Now that the command line tools have been in use a while, I've often found it a little frustrating that I always need to explicitly specify the path to the compstate to operate on. On the one hand, I enjoy the explicitness of it, however when trying to deploy changes in a hurry it can get a bit tiresome.

There's definitely an argument that being explicit when deploying under pressure, however I often end up editing a previous command anyway, so I'm not sure we're really gaining much.

I've also found myself sometimes needing to look up where in the positional arguments the compstate path should go. I think we're almost consistent on this, but not perfectly so.

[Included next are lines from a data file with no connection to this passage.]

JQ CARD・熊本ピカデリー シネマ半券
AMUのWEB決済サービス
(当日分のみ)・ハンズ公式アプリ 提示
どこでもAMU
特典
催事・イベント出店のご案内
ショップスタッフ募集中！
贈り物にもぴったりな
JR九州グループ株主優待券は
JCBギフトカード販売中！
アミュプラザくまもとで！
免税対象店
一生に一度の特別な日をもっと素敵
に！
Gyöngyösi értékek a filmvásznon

I've therefore been wondering about whether we should instead take the approach which many other tools take -- of using the current directory as the determining factor. Like git and the sr inventory tools do, we might want to allow the user to be within a subfolder (rather than the repo root), however that's fairly easy thanks to git rev-parse --show-toplevel.

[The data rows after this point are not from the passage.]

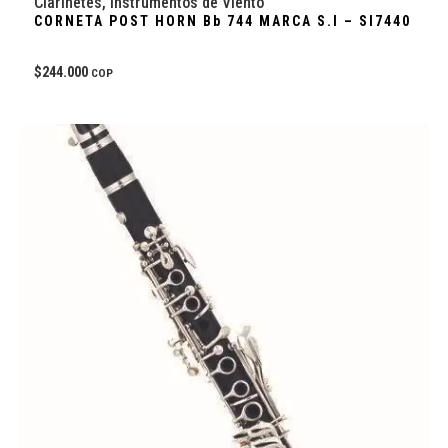
Clarinetes
,
Instrumentos de Viento
CORNETA POST HORN Bb 744 MARCA S.I – SI7440
$
244.000
COP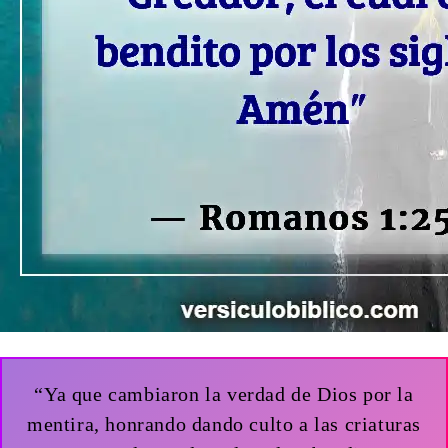
“Ya que cambiaron la verdad de Dios por la
mentira, honrando dando culto a las criaturas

The main gotcha I see is that the compstates don't have a canonical this-is-a-compstate file we can look for to be sure that we're operating on a compstate (rather than some other git repo). Detection of this would be fairly important to avoid either confusing or badly training the user.

An alternative mechanism might be to allow the compstate to be specified by an environment variable. This could easily be set by the user upfront, however has the disadvantage that (aside from users modifying their $PS1 themselves) would be less visible than the current directory approach.